North Shropshire farmer, Jim Mullock, has planted Terravesta AthenaTM Miscanthus to contribute to the farm’s net zero strategy.
“When deciding to grow Miscanthus we were mindful of the ‘net zero’ ambitions of agriculture and the need for every farm business to take an honest look at its carbon footprint, so with the crops carbon sequestration potential and undeniable wildlife benefits the investment was justifiable,” explains Jim.
“Having discussed the merits or not of growing Miscanthus with my agronomist we agreed it was a good opportunity to ‘put something back’,” he says.
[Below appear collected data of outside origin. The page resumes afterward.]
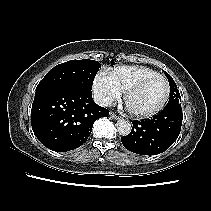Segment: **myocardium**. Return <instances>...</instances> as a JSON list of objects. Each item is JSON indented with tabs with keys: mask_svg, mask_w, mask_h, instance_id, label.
I'll list each match as a JSON object with an SVG mask.
<instances>
[{
	"mask_svg": "<svg viewBox=\"0 0 211 211\" xmlns=\"http://www.w3.org/2000/svg\"><path fill=\"white\" fill-rule=\"evenodd\" d=\"M155 79H161L166 84V94H165L162 102L156 108H154L153 110L148 111V112H137V111L132 110L127 103L128 97L132 93L138 91L143 86H145L147 83H149L150 81L155 80ZM170 93H171V88H170L168 79L166 77H164L163 75L158 74V75H154V76L145 77V78L141 79L140 81H138L137 83H135L134 85L130 86L127 90L124 91L123 99H124V103H125L126 107L128 108L129 112L134 117L139 118V119H147V118H151V117L157 115L158 113H160L163 110V108L165 107L166 103L169 100Z\"/></svg>",
	"mask_w": 211,
	"mask_h": 211,
	"instance_id": "obj_1",
	"label": "myocardium"
}]
</instances>
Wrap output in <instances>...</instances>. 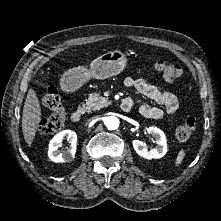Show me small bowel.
<instances>
[{
    "instance_id": "c3829d8e",
    "label": "small bowel",
    "mask_w": 221,
    "mask_h": 221,
    "mask_svg": "<svg viewBox=\"0 0 221 221\" xmlns=\"http://www.w3.org/2000/svg\"><path fill=\"white\" fill-rule=\"evenodd\" d=\"M124 85L127 88H132L138 91L145 97L163 106L167 115L174 114L179 107V100L175 94L149 83L144 78L127 77L124 80ZM123 102H128L132 108L134 99L132 97H127ZM139 112L144 117L155 120L161 119L164 116V110L159 107L150 106L147 103H143L139 107Z\"/></svg>"
}]
</instances>
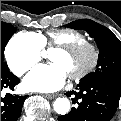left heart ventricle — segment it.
Returning <instances> with one entry per match:
<instances>
[{
    "instance_id": "1",
    "label": "left heart ventricle",
    "mask_w": 121,
    "mask_h": 121,
    "mask_svg": "<svg viewBox=\"0 0 121 121\" xmlns=\"http://www.w3.org/2000/svg\"><path fill=\"white\" fill-rule=\"evenodd\" d=\"M48 57L49 60L61 68L67 76L79 71L91 60L90 53H85L80 57L75 58L71 55L56 50L51 51Z\"/></svg>"
}]
</instances>
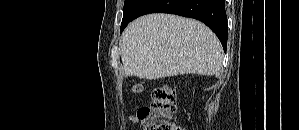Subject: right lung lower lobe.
<instances>
[{
  "mask_svg": "<svg viewBox=\"0 0 299 130\" xmlns=\"http://www.w3.org/2000/svg\"><path fill=\"white\" fill-rule=\"evenodd\" d=\"M148 13H170L205 23L227 47V16L224 0H147L133 19Z\"/></svg>",
  "mask_w": 299,
  "mask_h": 130,
  "instance_id": "obj_1",
  "label": "right lung lower lobe"
}]
</instances>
Jim planted 36 ha of Miscanthus in Spring 2020 and the crop is looking healthy. “It looks remarkable when its senescing and it’s very satisfying to watch it grow through the season.
“The 36 ha we planted are part of a larger traditional arable rotation, and with all the problems with oil seed rape, Miscanthus could bring a lot of positives to the business,” says Jim.
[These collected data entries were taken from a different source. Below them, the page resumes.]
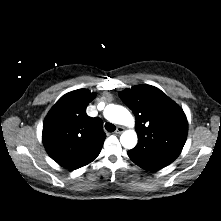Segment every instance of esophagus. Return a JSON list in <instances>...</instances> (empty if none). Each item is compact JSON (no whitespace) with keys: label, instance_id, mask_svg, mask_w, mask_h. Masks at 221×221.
Segmentation results:
<instances>
[{"label":"esophagus","instance_id":"obj_1","mask_svg":"<svg viewBox=\"0 0 221 221\" xmlns=\"http://www.w3.org/2000/svg\"><path fill=\"white\" fill-rule=\"evenodd\" d=\"M123 131H124V127L118 126L116 131H115V134H121Z\"/></svg>","mask_w":221,"mask_h":221}]
</instances>
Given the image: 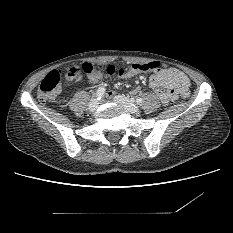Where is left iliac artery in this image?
Segmentation results:
<instances>
[{"label":"left iliac artery","instance_id":"obj_1","mask_svg":"<svg viewBox=\"0 0 233 233\" xmlns=\"http://www.w3.org/2000/svg\"><path fill=\"white\" fill-rule=\"evenodd\" d=\"M136 103L137 104H142L143 103V99L142 98H137L136 99Z\"/></svg>","mask_w":233,"mask_h":233}]
</instances>
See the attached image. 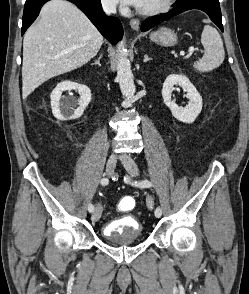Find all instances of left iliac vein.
Here are the masks:
<instances>
[{
  "mask_svg": "<svg viewBox=\"0 0 249 294\" xmlns=\"http://www.w3.org/2000/svg\"><path fill=\"white\" fill-rule=\"evenodd\" d=\"M120 160H121L123 166L125 167V169L128 171V173L131 176L138 175V172H139L138 166L130 156L123 155L120 157ZM146 202H147V207L149 209H152L154 207V200H153L152 196L148 195Z\"/></svg>",
  "mask_w": 249,
  "mask_h": 294,
  "instance_id": "1",
  "label": "left iliac vein"
}]
</instances>
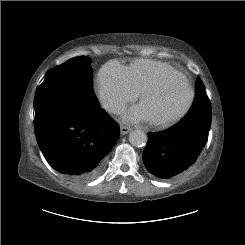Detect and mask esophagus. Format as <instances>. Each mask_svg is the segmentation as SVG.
Returning a JSON list of instances; mask_svg holds the SVG:
<instances>
[{"label": "esophagus", "instance_id": "esophagus-1", "mask_svg": "<svg viewBox=\"0 0 245 245\" xmlns=\"http://www.w3.org/2000/svg\"><path fill=\"white\" fill-rule=\"evenodd\" d=\"M132 129L126 125H121L120 126V133L121 135H126L128 134Z\"/></svg>", "mask_w": 245, "mask_h": 245}]
</instances>
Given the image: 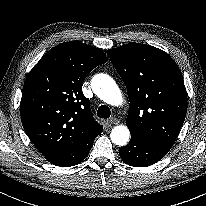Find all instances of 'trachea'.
<instances>
[{
    "mask_svg": "<svg viewBox=\"0 0 206 206\" xmlns=\"http://www.w3.org/2000/svg\"><path fill=\"white\" fill-rule=\"evenodd\" d=\"M111 115L110 108L105 105H101L97 110V116L103 119L109 118Z\"/></svg>",
    "mask_w": 206,
    "mask_h": 206,
    "instance_id": "trachea-1",
    "label": "trachea"
}]
</instances>
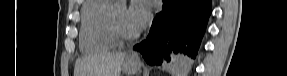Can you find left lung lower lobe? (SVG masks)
I'll use <instances>...</instances> for the list:
<instances>
[{
    "label": "left lung lower lobe",
    "instance_id": "1",
    "mask_svg": "<svg viewBox=\"0 0 287 76\" xmlns=\"http://www.w3.org/2000/svg\"><path fill=\"white\" fill-rule=\"evenodd\" d=\"M162 1V11L153 20L148 37L134 49L150 65H160L171 58L190 62L196 58L205 32L211 0Z\"/></svg>",
    "mask_w": 287,
    "mask_h": 76
}]
</instances>
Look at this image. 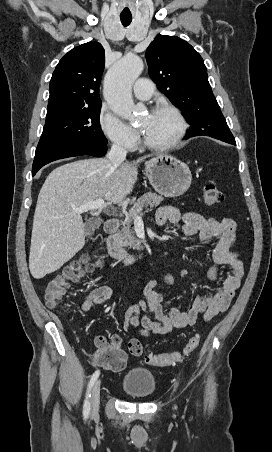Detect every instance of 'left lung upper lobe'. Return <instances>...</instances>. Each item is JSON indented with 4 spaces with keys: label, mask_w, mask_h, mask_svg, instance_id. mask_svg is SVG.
Instances as JSON below:
<instances>
[{
    "label": "left lung upper lobe",
    "mask_w": 272,
    "mask_h": 452,
    "mask_svg": "<svg viewBox=\"0 0 272 452\" xmlns=\"http://www.w3.org/2000/svg\"><path fill=\"white\" fill-rule=\"evenodd\" d=\"M149 75L183 111L190 131L213 138H233L208 82L200 54L176 36L158 35L146 50Z\"/></svg>",
    "instance_id": "1"
}]
</instances>
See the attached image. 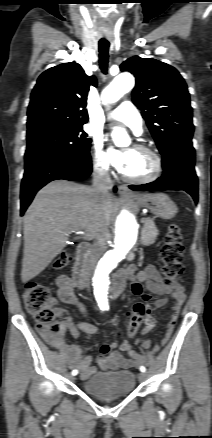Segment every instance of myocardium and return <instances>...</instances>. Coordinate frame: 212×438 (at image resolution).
I'll use <instances>...</instances> for the list:
<instances>
[{
    "instance_id": "1",
    "label": "myocardium",
    "mask_w": 212,
    "mask_h": 438,
    "mask_svg": "<svg viewBox=\"0 0 212 438\" xmlns=\"http://www.w3.org/2000/svg\"><path fill=\"white\" fill-rule=\"evenodd\" d=\"M135 149L141 150V151L149 154L152 157V160L154 163V169L150 175H148L144 178H132V177L125 175L123 172H121V177L123 178V180H125L126 182H129V183H132V184L143 185V184H148V183L154 182L157 179H159V177L161 176V174L163 172V161H162L160 155L156 151L151 149L150 147L145 146L143 144H137L135 146Z\"/></svg>"
}]
</instances>
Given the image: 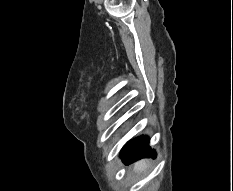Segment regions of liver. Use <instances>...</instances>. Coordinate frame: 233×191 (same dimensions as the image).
Returning <instances> with one entry per match:
<instances>
[{"label":"liver","mask_w":233,"mask_h":191,"mask_svg":"<svg viewBox=\"0 0 233 191\" xmlns=\"http://www.w3.org/2000/svg\"><path fill=\"white\" fill-rule=\"evenodd\" d=\"M148 167V161L147 160H140L134 164V171L136 173H141L145 171Z\"/></svg>","instance_id":"6515ba94"}]
</instances>
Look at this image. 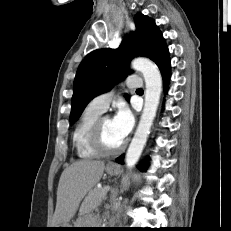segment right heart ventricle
Masks as SVG:
<instances>
[{
    "mask_svg": "<svg viewBox=\"0 0 231 231\" xmlns=\"http://www.w3.org/2000/svg\"><path fill=\"white\" fill-rule=\"evenodd\" d=\"M102 114L101 111L90 105L84 110L73 131V145L76 154L84 160L95 159L100 156L91 145L90 133L93 125Z\"/></svg>",
    "mask_w": 231,
    "mask_h": 231,
    "instance_id": "e07e8e85",
    "label": "right heart ventricle"
}]
</instances>
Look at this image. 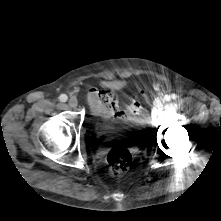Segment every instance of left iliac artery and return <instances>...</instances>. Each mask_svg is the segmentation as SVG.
Returning a JSON list of instances; mask_svg holds the SVG:
<instances>
[{"mask_svg":"<svg viewBox=\"0 0 221 221\" xmlns=\"http://www.w3.org/2000/svg\"><path fill=\"white\" fill-rule=\"evenodd\" d=\"M177 98L176 94H171V95H165L164 100L165 101H170L171 99L175 100Z\"/></svg>","mask_w":221,"mask_h":221,"instance_id":"1","label":"left iliac artery"}]
</instances>
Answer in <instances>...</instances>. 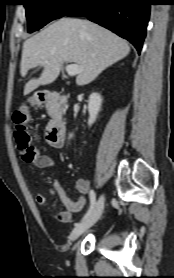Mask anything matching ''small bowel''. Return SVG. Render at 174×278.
<instances>
[{
    "label": "small bowel",
    "mask_w": 174,
    "mask_h": 278,
    "mask_svg": "<svg viewBox=\"0 0 174 278\" xmlns=\"http://www.w3.org/2000/svg\"><path fill=\"white\" fill-rule=\"evenodd\" d=\"M30 164L36 168H52L55 167V161L47 156L38 154L36 159ZM75 188L80 193V197L77 201H73L65 192L61 182L57 177H54L52 183L48 189L49 195H57L64 205L65 210L60 211L55 215V218L62 223L70 222L74 213L80 212L85 205V195L90 192V184L87 179L79 178L75 182ZM35 201L37 204L43 206L46 203L45 195L38 193L35 195Z\"/></svg>",
    "instance_id": "1"
}]
</instances>
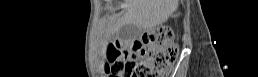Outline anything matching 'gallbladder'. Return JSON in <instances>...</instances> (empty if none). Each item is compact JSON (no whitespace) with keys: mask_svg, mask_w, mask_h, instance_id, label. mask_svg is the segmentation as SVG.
<instances>
[{"mask_svg":"<svg viewBox=\"0 0 258 77\" xmlns=\"http://www.w3.org/2000/svg\"><path fill=\"white\" fill-rule=\"evenodd\" d=\"M138 30L136 25L126 24L120 29L119 36L122 40L129 41L137 36Z\"/></svg>","mask_w":258,"mask_h":77,"instance_id":"obj_1","label":"gallbladder"}]
</instances>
Jim recently removed a 16-year-old Miscanthus crop and has seen improvements in the soil. “We were pleased to see how fertile the two difficult fields have become. As you might expect, the organic matter readings have improved, going from virtually no organic matter to 7% and the soil is alive again.”
Jim explains that the new Terravesta AthenaTM crop looks better than his previous Miscanthus giganteus planted in 2005. “Having had previous experience of growing the crop on heavy clay ground 16 years ago it was clear this last spring just how much the planting process and varieties have improved.”
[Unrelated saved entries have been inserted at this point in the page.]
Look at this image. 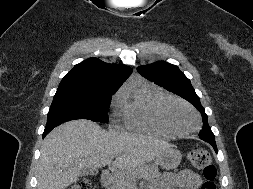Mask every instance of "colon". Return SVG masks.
Here are the masks:
<instances>
[{
    "mask_svg": "<svg viewBox=\"0 0 253 189\" xmlns=\"http://www.w3.org/2000/svg\"><path fill=\"white\" fill-rule=\"evenodd\" d=\"M189 161L191 165L202 171L205 178L201 189H216L217 170L211 161L209 153L203 149H194L189 153ZM67 189H92V183L89 178H81L70 185Z\"/></svg>",
    "mask_w": 253,
    "mask_h": 189,
    "instance_id": "1",
    "label": "colon"
}]
</instances>
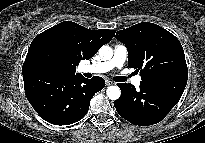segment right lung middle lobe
<instances>
[{
  "label": "right lung middle lobe",
  "instance_id": "obj_1",
  "mask_svg": "<svg viewBox=\"0 0 205 143\" xmlns=\"http://www.w3.org/2000/svg\"><path fill=\"white\" fill-rule=\"evenodd\" d=\"M32 64H39L71 73L75 67L72 51L59 39L46 37L32 42L26 56Z\"/></svg>",
  "mask_w": 205,
  "mask_h": 143
}]
</instances>
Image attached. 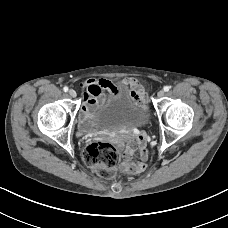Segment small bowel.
Wrapping results in <instances>:
<instances>
[{
    "mask_svg": "<svg viewBox=\"0 0 228 228\" xmlns=\"http://www.w3.org/2000/svg\"><path fill=\"white\" fill-rule=\"evenodd\" d=\"M124 84L130 86L132 97L143 104L146 100L145 92L139 81L133 78H126L123 80ZM85 89L83 92V105L81 109V116L83 119L89 118L93 112L98 108L104 98L105 90H112L115 86L106 79L92 78L81 83ZM136 149H139L140 160L133 162L132 157ZM147 150L143 145V137L130 142L124 150L123 170L130 174H139L145 171L147 167Z\"/></svg>",
    "mask_w": 228,
    "mask_h": 228,
    "instance_id": "obj_1",
    "label": "small bowel"
}]
</instances>
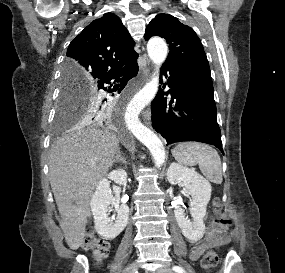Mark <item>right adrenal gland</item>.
Wrapping results in <instances>:
<instances>
[{
    "instance_id": "obj_1",
    "label": "right adrenal gland",
    "mask_w": 285,
    "mask_h": 273,
    "mask_svg": "<svg viewBox=\"0 0 285 273\" xmlns=\"http://www.w3.org/2000/svg\"><path fill=\"white\" fill-rule=\"evenodd\" d=\"M120 162L122 164H124L125 166L127 165V161L126 159L121 155V151L120 149L117 150L116 156L113 159V163H117Z\"/></svg>"
}]
</instances>
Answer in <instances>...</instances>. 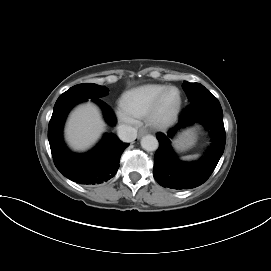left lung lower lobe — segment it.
I'll return each mask as SVG.
<instances>
[{
    "label": "left lung lower lobe",
    "mask_w": 271,
    "mask_h": 271,
    "mask_svg": "<svg viewBox=\"0 0 271 271\" xmlns=\"http://www.w3.org/2000/svg\"><path fill=\"white\" fill-rule=\"evenodd\" d=\"M201 123L212 137V144L196 162H182L170 145L172 137L183 127ZM159 148L154 157L153 176L163 187L190 189L203 184L214 171L225 148L223 111L216 97L208 96L190 103L179 118L178 124L167 135L158 133Z\"/></svg>",
    "instance_id": "0a47b994"
}]
</instances>
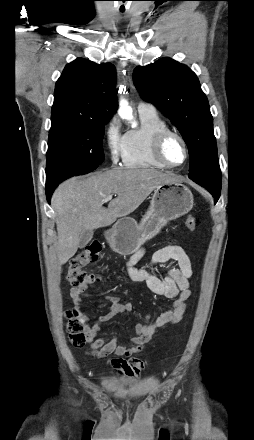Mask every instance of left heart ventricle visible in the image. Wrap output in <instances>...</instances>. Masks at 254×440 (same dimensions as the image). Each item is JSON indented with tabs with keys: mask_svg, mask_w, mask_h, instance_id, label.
<instances>
[{
	"mask_svg": "<svg viewBox=\"0 0 254 440\" xmlns=\"http://www.w3.org/2000/svg\"><path fill=\"white\" fill-rule=\"evenodd\" d=\"M164 156L173 164H180L183 161L184 149L181 142L177 138H168L164 145Z\"/></svg>",
	"mask_w": 254,
	"mask_h": 440,
	"instance_id": "left-heart-ventricle-1",
	"label": "left heart ventricle"
}]
</instances>
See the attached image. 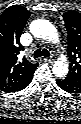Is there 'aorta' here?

Terravesta AthenaTM is an outstanding Miscanthus variety, delivering a higher yield than standard Miscanthus giganteus, it’s also more uniform so yields are more stable and the biomass quality improved. The variety has undergone rigorous selection and development to ensure that it’s tolerant to different growing conditions.
Jim has a long-term contract with Miscanthus specialist, Terravesta, and will receive index -linked, fixed-price income annually from the crop after the first harvest in year two. Terravesta assists farmers with Terravesta Athena planting, agronomic support through the crop’s life, they buy-back the harvested bales each year and supply a growing number of markets including large scale power generation, livestock and equine bedding, domestic eco-fuels and emerging markets.
“I do believe the cane has further end-use potential, and I hope that farmers will be rewarded for storing carbon on their farms, with added potential for carbon trading in future,” adds Jim.